Подобно Коэфане, Паниск, пеняя на отсутствие писем, ссылается на свидетеля: «Посыльный, прибыв ко мне, сказал мне, что когда он собирался уходить, то сказал жене и ее матери: «Дайте мне письмо для передачи Паниску», — и не дали»{388}
. Теон обижен своим отцом Теоном, не взявшим его в Александрию. Несправедливость этого поступка он изображает всеми средствами, в том числе и чужой речью. Его мать сказала Архелаю по поводу поступка своего мужа: «Он возмутил меня, возьми его (т. е. сына. —Серенилла, письмо которой упомянуто выше, боится, «чтобы не думали, что у меня нет родителей». Автор другого послания беспокоится относительно посылки масла: «Смотри, не пренебреги (этим), чтобы не показалось, что я обманываю людей»{392}
. Чужая речь звучит здесь скрыто, как выражение общего мнения.

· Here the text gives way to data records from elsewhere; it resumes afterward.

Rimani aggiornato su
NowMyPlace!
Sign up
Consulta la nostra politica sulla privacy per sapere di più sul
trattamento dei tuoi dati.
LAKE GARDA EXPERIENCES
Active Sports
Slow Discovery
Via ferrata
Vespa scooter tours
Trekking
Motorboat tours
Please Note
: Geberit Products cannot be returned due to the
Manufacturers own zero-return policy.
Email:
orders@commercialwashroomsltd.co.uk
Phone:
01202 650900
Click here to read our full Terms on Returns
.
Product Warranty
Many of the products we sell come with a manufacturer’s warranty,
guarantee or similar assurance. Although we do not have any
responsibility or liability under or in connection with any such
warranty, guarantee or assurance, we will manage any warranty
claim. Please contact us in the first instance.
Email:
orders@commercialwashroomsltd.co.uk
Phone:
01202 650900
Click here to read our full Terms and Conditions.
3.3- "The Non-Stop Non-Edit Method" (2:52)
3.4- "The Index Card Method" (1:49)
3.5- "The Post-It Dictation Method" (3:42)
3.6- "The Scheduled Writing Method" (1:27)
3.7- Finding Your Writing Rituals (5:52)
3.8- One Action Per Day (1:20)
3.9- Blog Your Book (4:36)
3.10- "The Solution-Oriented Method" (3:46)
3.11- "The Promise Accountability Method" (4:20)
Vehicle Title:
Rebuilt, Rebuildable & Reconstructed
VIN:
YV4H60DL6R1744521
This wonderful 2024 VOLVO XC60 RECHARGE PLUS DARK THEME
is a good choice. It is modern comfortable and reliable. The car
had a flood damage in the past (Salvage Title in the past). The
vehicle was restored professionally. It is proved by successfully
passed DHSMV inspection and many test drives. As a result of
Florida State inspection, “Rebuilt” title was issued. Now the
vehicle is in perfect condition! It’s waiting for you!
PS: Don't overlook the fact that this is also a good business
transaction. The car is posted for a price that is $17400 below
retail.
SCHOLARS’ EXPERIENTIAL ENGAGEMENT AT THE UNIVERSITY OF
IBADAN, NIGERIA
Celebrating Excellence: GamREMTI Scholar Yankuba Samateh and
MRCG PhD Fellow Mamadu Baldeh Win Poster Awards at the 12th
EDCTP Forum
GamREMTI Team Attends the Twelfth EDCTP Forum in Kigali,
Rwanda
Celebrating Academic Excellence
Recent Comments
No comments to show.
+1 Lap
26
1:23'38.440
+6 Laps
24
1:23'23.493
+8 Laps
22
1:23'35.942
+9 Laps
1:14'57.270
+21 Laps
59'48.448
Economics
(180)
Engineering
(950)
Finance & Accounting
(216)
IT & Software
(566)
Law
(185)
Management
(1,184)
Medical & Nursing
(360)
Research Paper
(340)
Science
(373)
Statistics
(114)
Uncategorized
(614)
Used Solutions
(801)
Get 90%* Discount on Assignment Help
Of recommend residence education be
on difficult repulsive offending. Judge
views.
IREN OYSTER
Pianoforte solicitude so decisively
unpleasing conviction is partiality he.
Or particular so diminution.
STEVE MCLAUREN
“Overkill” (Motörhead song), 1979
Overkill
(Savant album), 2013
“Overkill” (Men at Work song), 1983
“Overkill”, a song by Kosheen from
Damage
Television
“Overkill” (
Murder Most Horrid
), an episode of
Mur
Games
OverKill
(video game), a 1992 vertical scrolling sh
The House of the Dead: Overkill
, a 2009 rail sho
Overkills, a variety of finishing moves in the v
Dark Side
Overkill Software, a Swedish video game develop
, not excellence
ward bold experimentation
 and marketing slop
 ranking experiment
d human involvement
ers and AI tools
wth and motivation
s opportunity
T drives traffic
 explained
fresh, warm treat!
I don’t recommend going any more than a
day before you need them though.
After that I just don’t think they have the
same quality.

Авторов беспокоит, что люди думают об их поступках. Необходимо, например, уведомить о получении директив, «чтобы не беспокоить людей необходимостью писать тебе, чтобы ты не оказался людям в тягость»{393}.Во всех приведенных отрывках скрытая или открытая чужая речь — отражение чужой моральной позиции. Эту позицию авторы писем научились изображать, как они научились изображать чужое чувство. Подобно чувству, моральная позиция сделалась темой письма. Как и сентенция, наставление, термин, чужая речь «обобщала» ситуацию, но не тем, что типизировала ее, а тем, что вводила ее в круг чужих мнений, в том числе и общего мнения.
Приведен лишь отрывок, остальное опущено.